_The data_
..........

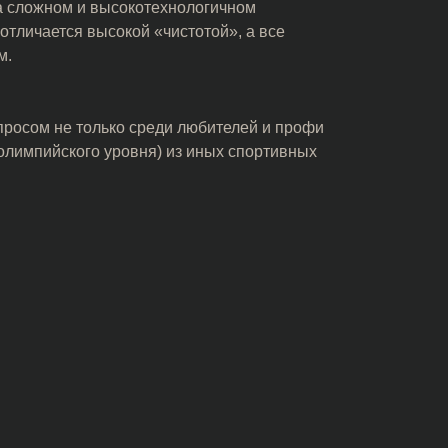
а сложном и высокотехнологичном
отличается высокой «чистотой», а все
м.
росом не только среди любителей и профи
 олимпийского уровня) из иных спортивных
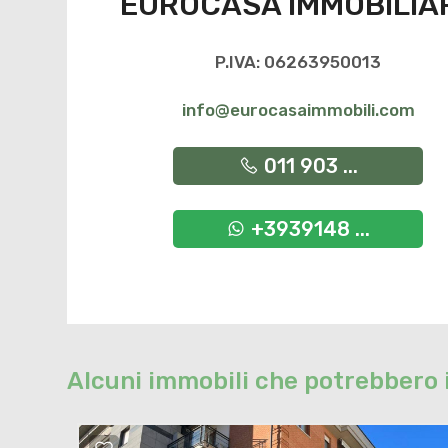
EUROCASA IMMOBILIA
P.IVA: 06263950013
info@eurocasaimmobili.com
011 903 ...
+3939148 ...
Alcuni immobili che potrebbero 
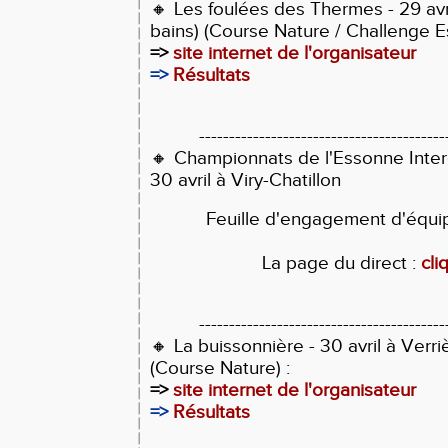
🔸
Les foulées des Thermes - 29 avr
bains) (Course Nature / Challenge E
=>
site internet de l'organisateur
=>
Résultats
-----------------------------------------
🔸 Championnats de l'Essonne Inter
30 avril à Viry-Chatillon
Feuille d'engagement d'équi
La page du direct :
cli
-----------------------------------------
🔸
La buissonnière - 30 avril à Verri
(Course Nature) :
=>
site internet de l'organisateur
=>
Résultats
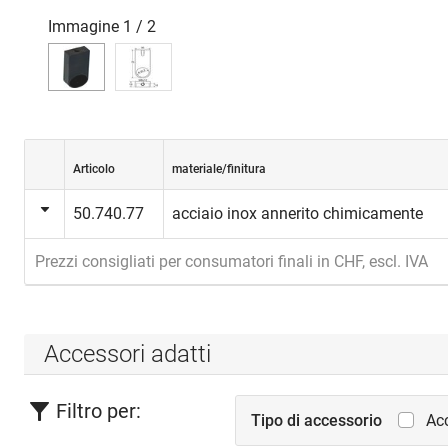
Immagine
1
/
2
Articolo
materiale/finitura
50.740.77
acciaio inox annerito chimicamente
Prezzi consigliati per consumatori finali in CHF, escl. IVA
Accessori adatti
Filtro per:
Tipo di accessorio
Ac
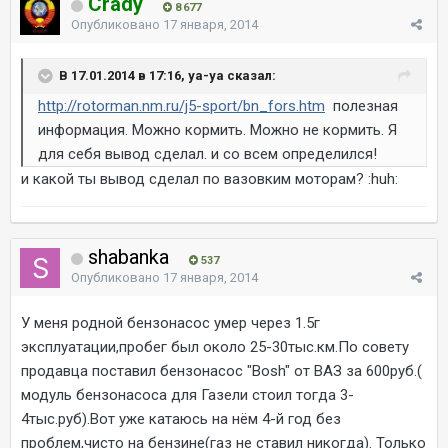
Crady
8 677
Опубликовано
17 января, 2014
В 17.01.2014 в 17:16, ya-ya сказал:
http://rotorman.nm.ru/j5-sport/bn_fors.htm
полезная
информация. Можно кормить. Можно не кормить. Я
для себя вывод сделал. и со всем определился!
и какой ты вывод сделал по вазовким моторам? :huh:
shabanka
537
Опубликовано
17 января, 2014
У меня родной бензонасос умер через 1.5г
эксплуатации,пробег был около 25-30тыс.км.По совету
продавца поставил бензонасос "Bosh" от ВАЗ за 600руб.(
модуль бензонасоса для Газели стоил тогда 3-
4тыс.руб).Вот уже катаюсь на нём 4-й год без
проблем,чисто на бензине(газ не ставил никогда). Только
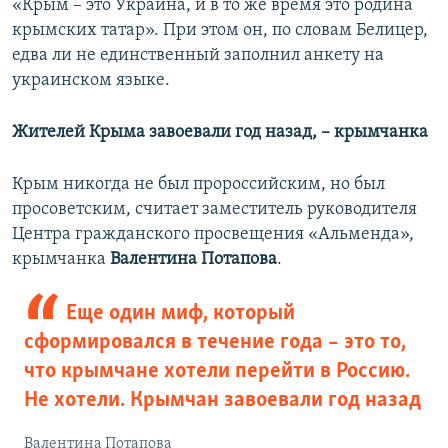
«Крым – это Украина, и в то же время это родина
крымских татар». При этом он, по словам Белицер,
едва ли не единственный заполнил анкету на
украинском языке.
Жителей Крыма завоевали год назад, – крымчанка
Крым никогда не был пророссийским, но был
просоветским, считает заместитель руководителя
Центра гражданского просвещения «Альменда»,
крымчанка
Валентина Потапова
.
Еще один миф, который
сформировался в течение года – это то,
что крымчане хотели перейти в Россию.
Не хотели. Крымчан завоевали год назад
Валентина Потапова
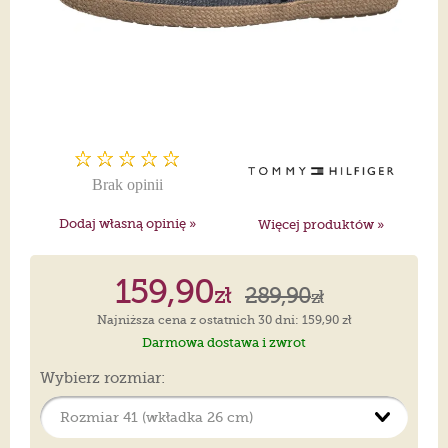
Brak opinii
Dodaj własną opinię »
Więcej produktów »
159,90
zł
289,90
zł
Najniższa cena z ostatnich 30 dni: 159,90 zł
Darmowa dostawa i zwrot
Wybierz rozmiar:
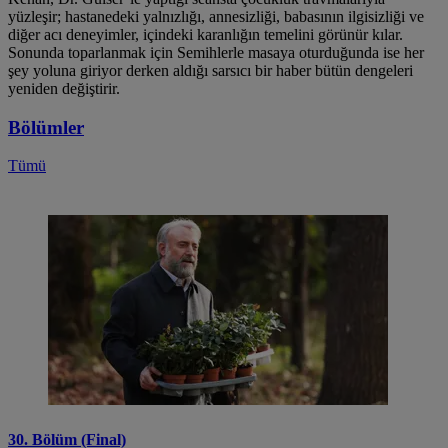
yüzleşir; hastanedeki yalnızlığı, annesizliği, babasının ilgisizliği ve
diğer acı deneyimler, içindeki karanlığın temelini görünür kılar.
Sonunda toparlanmak için Semihlerle masaya oturduğunda ise her
şey yoluna giriyor derken aldığı sarsıcı bir haber bütün dengeleri
yeniden değiştirir.
Bölümler
Tümü
30. Bölüm (Final)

..........

_What is expected_
Where a line of the data above includes "Nature", copy that line.

_Answer to the problem_
bains) (Course Nature / Challenge E
(Course Nature) :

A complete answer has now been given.